At-Tahur Limited (الطہور لیمیٹڈ), doing business as Premá, is a Pakistani public limited company based in Lahore. It is owned and controlled by its chief executive officer, Rasikh Elahi, who is a son Pervaiz Elahi.

It is engaged in the production and processing of milk and dairy products under the brand name of Premá.

==History==
The company was incorporated as a private limited company in March 2007. It was subsequently converted into an unlisted public limited company with effect from September 2015.

On 30 July 2018, the company was listed on the Pakistan Stock Exchange, following an initial public offering with a strike price of PKR 21.

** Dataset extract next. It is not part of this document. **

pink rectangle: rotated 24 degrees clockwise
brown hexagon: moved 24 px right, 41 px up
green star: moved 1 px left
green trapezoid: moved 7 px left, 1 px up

The company maintains a factory and dairy farm in Kasur and has in excess of 2000 milk-producing animals. Its corporate headquarters are located in Garden Town, Lahore.

==Products==
At-Tahur markets its range of dairy products under the brand name of Premá. These include pasteurized milk, yogurt, chocolate milk, raita and milk smoothies. The flagship product of the company is pasteurized milk, which accounts for 72% of its sales, and is the segment in which the company retains market dominance. Pasteurized milk is followed by yogurt variants, which combine to give 20% of the company's sales.